Hello friends,
I am learning about semantic search and vector embeddings and it’s making me love life more every day. What a time to be alive!
I’m thinking about- and experimenting with- ways I could implement this to enhance a “more-like-this” functionality for an e-commerce platform with many products (200k and growing). I believe this can help me mitigate the issue that product attributes are sometimes (often) inaccurate, incomplete or missing. We are approaching this issue from two sides: 1) improving input, and 2) improving search/filtering functionality. I think implementing vector similarity search can vastly improve the latter.
Currently I’m vectorising about 2 million images and indexing them into a separate index, which has already allowed me to create a POC for search-by-image functionality. But it’s not enough for more-like-this because the accuracy for similar products comes crashing down when there are backgrounds and complex scenes involved. So my plan is to combine image vector similarity with text vector similarity search for best results.

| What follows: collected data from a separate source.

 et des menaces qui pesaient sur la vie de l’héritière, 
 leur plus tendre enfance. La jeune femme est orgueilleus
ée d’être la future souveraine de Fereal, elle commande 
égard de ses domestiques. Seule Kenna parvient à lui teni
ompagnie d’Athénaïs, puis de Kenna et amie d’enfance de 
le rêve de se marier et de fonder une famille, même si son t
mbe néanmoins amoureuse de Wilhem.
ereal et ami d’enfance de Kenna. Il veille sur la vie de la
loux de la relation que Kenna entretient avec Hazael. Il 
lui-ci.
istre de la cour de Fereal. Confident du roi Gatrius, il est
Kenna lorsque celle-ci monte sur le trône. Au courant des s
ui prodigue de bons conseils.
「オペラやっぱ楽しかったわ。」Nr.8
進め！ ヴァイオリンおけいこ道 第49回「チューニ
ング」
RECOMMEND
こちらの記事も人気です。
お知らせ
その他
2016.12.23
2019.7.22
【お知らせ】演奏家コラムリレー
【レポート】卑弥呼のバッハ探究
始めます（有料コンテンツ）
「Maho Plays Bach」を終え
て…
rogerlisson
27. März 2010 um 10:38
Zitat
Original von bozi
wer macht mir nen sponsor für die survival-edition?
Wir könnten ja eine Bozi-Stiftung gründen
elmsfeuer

The problem I’m facing is that semantic_text
and knn
queries return only a small number of results. semantic_text
returns 10 by default (with no options for configuring k
, as far as I can find), and knn
becomes increasingly slow when we increase num_candidates
and k
. And increasing k
to into the hundreds does not seem feasible (though to be fair I’m testing this mostly locally and on a low-end staging environment - if I am wrong and bigger resources negate my issue, please correct me). But I may need to return hundreds or even more results, if applicable. In any case I don’t want to be limited to numbers below 100.

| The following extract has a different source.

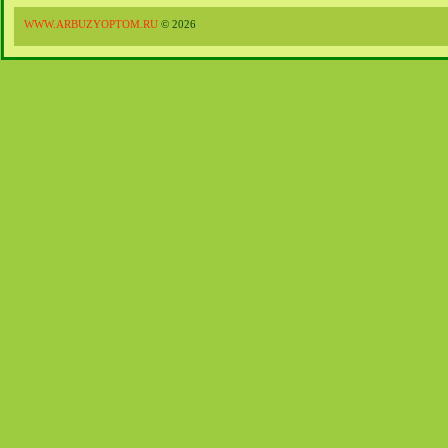
WWW.ARBUZYOPTOM.RU
© 2026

Could anyone point me in the right direction for my research? Any tips are greatly appreciated!
Edit:
ideally I would have no limit on the number of results returned - I’d much rather set a minimum _score
value which we’d tweak experimentally. But that would mean that all documents would have to be considered, which is not feasible with knn
. I thought ann
might be of help here, but it turns out my dense_vectors
are already has index
set to true
.
Edit 2:
So I didn’t even discuss: the image vector search is even more challenging because every product may have 5-15 pictures. So I have about 1.5 million documents in my product-image-embedding
index right now, and the vectorisation is still going. I think I’ll end up with 2m+ documents. What I would want to do is get all matches for an input image, average the _scores
of all matched images per product_id
(which is stored on the document together with the embeddings) and rank the results based on those average scores. But currently I see no way of accomplishing this with such a large index.
Kind regards and thanks for all your work,
Martin